[Exercise]:
Your answer should hold every line of the records below that contains the string "kotoučová".

[Records for the task]:
=== Section Start ===

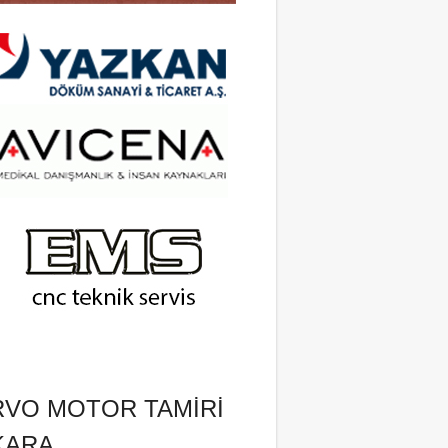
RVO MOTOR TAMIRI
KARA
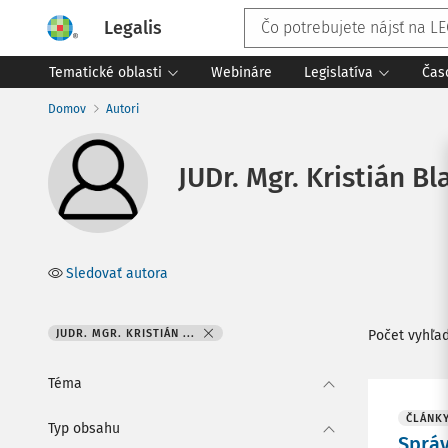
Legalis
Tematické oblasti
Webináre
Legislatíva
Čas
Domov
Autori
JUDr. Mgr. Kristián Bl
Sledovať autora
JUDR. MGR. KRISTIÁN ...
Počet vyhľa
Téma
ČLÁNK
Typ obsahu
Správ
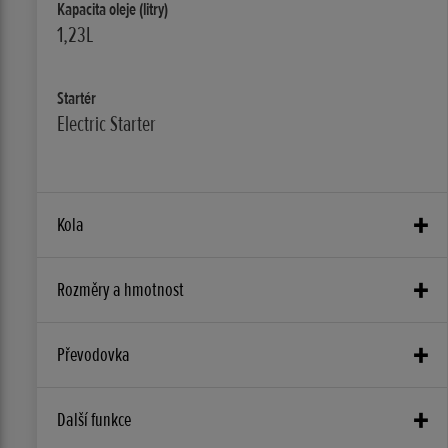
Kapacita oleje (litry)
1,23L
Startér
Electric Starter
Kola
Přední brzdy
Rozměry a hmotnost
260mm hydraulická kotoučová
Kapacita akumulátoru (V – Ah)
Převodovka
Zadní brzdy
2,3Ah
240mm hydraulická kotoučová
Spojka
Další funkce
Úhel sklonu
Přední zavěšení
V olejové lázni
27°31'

=== Section End ===
=== Section Start ===

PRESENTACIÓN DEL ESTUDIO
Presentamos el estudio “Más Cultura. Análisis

=== Section End ===

[Final answer]:
260mm hydraulická kotoučová
240mm hydraulická kotoučová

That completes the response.